- _Activity_: Where an image occurs, skip it and print the rest of the records verbatim.
(Available data begins)
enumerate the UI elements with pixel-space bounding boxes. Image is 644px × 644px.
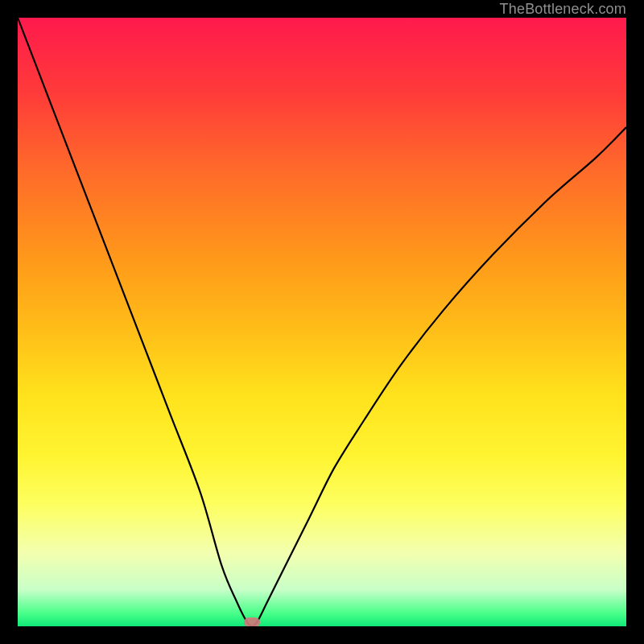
bottleneck-curve xyxy=(18,18,626,626)
watermark-text: TheBottleneck.com xyxy=(500,0,626,18)
plot-area xyxy=(18,18,626,626)
chart-frame: TheBottleneck.com xyxy=(0,0,644,644)
optimal-marker xyxy=(244,617,260,626)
(Available data ends)
- _Problem solution_:
enumerate the UI elements with pixel-space bounding boxes. Image is 644px × 644px.
bottleneck-curve xyxy=(18,18,626,626)
watermark-text: TheBottleneck.com xyxy=(500,0,626,18)
plot-area xyxy=(18,18,626,626)
chart-frame: TheBottleneck.com xyxy=(0,0,644,644)
optimal-marker xyxy=(244,617,260,626)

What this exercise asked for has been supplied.